SoftBank Group announced on Friday a second Vision Fund aimed at investing in technology firms, saying it has secured memoranda of understanding (MOU) for about $108 billion from companies including Apple and Microsoft.
The Japanese group itself plans to invest $38 billion in the fund, it said in a statement. Others set to join include Taiwan’s Foxconn, formally Hon Hai Precision Industry, as well as units of Japan’s three mega banks, MUFG, SMFG and Mizuho, SoftBank said.
The second fund’s investor base reflects a diversification beyond the Middle Eastern oil money that provided most of the first $100 billion fund’s outside capital as it touts industry-beating returns.
“Those investing two years ago were investing in the vision, there was no proof the concept was going to succeed,” said Sanford C. Bernstein analyst Chris Lane.
“Given the track record achieved over the last two years Vision Fund 2 has been substantially de-risked,” he said.
SoftBank said in May the first fund has generated a 45% internal rate of return for investors in its common shares, or 29% when debt-like preferred shares are included – although the gains are mostly unrealised.
Other investors in the fund include the National Investment Corporation of National Bank of Kazakhstan, Standard Chartered Bank, and undisclosed investors from Taiwan.
“The objective of the fund is to facilitate the continued acceleration of the AI revolution through investment in market-leading, tech-enabled growth companies,” the Japanese conglomerate said in its statement.
SoftBank did not name Goldman Sachs Group as an investor.
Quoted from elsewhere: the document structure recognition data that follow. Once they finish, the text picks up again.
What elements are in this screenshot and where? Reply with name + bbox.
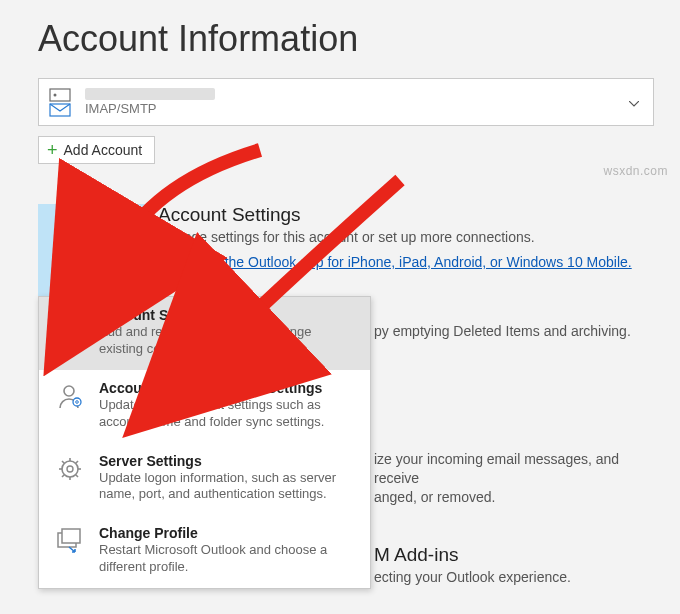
caret-down-icon — [629, 93, 639, 111]
svg-point-15 — [73, 325, 81, 333]
user-gear-icon — [53, 380, 87, 431]
account-selector[interactable]: IMAP/SMTP — [38, 78, 654, 126]
svg-line-11 — [104, 240, 105, 241]
user-gear-icon — [53, 307, 87, 358]
add-account-button[interactable]: + Add Account — [38, 136, 155, 164]
account-settings-dropdown-button[interactable]: Account Settings — [38, 204, 146, 296]
svg-line-10 — [97, 233, 98, 234]
section-desc: Change settings for this account or set … — [158, 228, 654, 247]
menu-item-server-settings[interactable]: Server Settings Update logon information… — [39, 443, 370, 516]
svg-line-12 — [104, 233, 105, 234]
account-type: IMAP/SMTP — [85, 102, 215, 116]
section-title: Account Settings — [158, 204, 654, 226]
svg-point-3 — [85, 216, 99, 230]
svg-point-18 — [73, 398, 81, 406]
addins-desc-fragment: ecting your Outlook experience. — [374, 568, 654, 587]
menu-item-account-settings[interactable]: Account Settings... Add and remove accou… — [39, 297, 370, 370]
svg-point-1 — [54, 93, 57, 96]
page-title: Account Information — [38, 18, 680, 60]
svg-point-21 — [67, 466, 73, 472]
section-account-settings: Account Settings Change settings for thi… — [158, 204, 654, 271]
add-account-label: Add Account — [64, 142, 143, 158]
mailbox-icon — [49, 88, 71, 117]
account-settings-menu: Account Settings... Add and remove accou… — [38, 296, 371, 589]
menu-item-name-sync[interactable]: Account Name and Sync Settings Update ba… — [39, 370, 370, 443]
menu-title: Account Name and Sync Settings — [99, 380, 358, 396]
change-profile-icon — [53, 525, 87, 576]
menu-item-change-profile[interactable]: Change Profile Restart Microsoft Outlook… — [39, 515, 370, 588]
svg-line-27 — [76, 475, 78, 477]
svg-line-29 — [62, 475, 64, 477]
rules-desc-fragment-1: ize your incoming email messages, and re… — [374, 450, 654, 488]
account-info: IMAP/SMTP — [85, 88, 215, 116]
menu-desc: Restart Microsoft Outlook and choose a d… — [99, 542, 358, 576]
svg-line-28 — [76, 461, 78, 463]
menu-desc: Add and remove accounts or change existi… — [99, 324, 358, 358]
svg-rect-31 — [62, 529, 80, 543]
plus-icon: + — [47, 143, 58, 157]
svg-point-14 — [64, 313, 74, 323]
menu-title: Account Settings... — [99, 307, 358, 323]
get-outlook-app-link[interactable]: Get the Outlook app for iPhone, iPad, An… — [198, 254, 631, 270]
mailbox-desc-fragment: py emptying Deleted Items and archiving. — [374, 322, 654, 341]
svg-point-20 — [62, 461, 78, 477]
svg-point-17 — [64, 386, 74, 396]
user-gear-icon — [73, 211, 111, 252]
menu-title: Change Profile — [99, 525, 358, 541]
account-email-redacted — [85, 88, 215, 100]
menu-title: Server Settings — [99, 453, 358, 469]
menu-desc: Update basic account settings such as ac… — [99, 397, 358, 431]
account-settings-button-label: Account Settings — [63, 258, 122, 289]
addins-title-fragment: M Add-ins — [374, 544, 654, 566]
svg-line-13 — [97, 240, 98, 241]
rules-desc-fragment-2: anged, or removed. — [374, 488, 654, 507]
svg-line-26 — [62, 461, 64, 463]
menu-desc: Update logon information, such as server… — [99, 470, 358, 504]
svg-rect-0 — [50, 89, 70, 101]
gear-icon — [53, 453, 87, 504]
watermark: wsxdn.com — [603, 164, 668, 178]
The Wall Street Journal on Wednesday said the U.S. investment bank would invest in the fund.
The first Vision Fund launched two years ago with $60 billion in backing from the sovereign wealth funds of Saudi Arabia and Abu Dhabi and has already burned through much of its capital with investments in over 80 late-stage tech startups.
Following bets on startups include Uber and WeWork parent The We Company by the first fund, the new fund should allow SoftBank to continue a spending spree that has reshaped the venture capital industry as it outguns less capitalised rivals.
Saudi Arabia and Abu Dhabi were absent from the list of the second fund’s investors. SoftBank said it was still talking to more potential investors and that it expected the fund’s anticipated capital to grow further.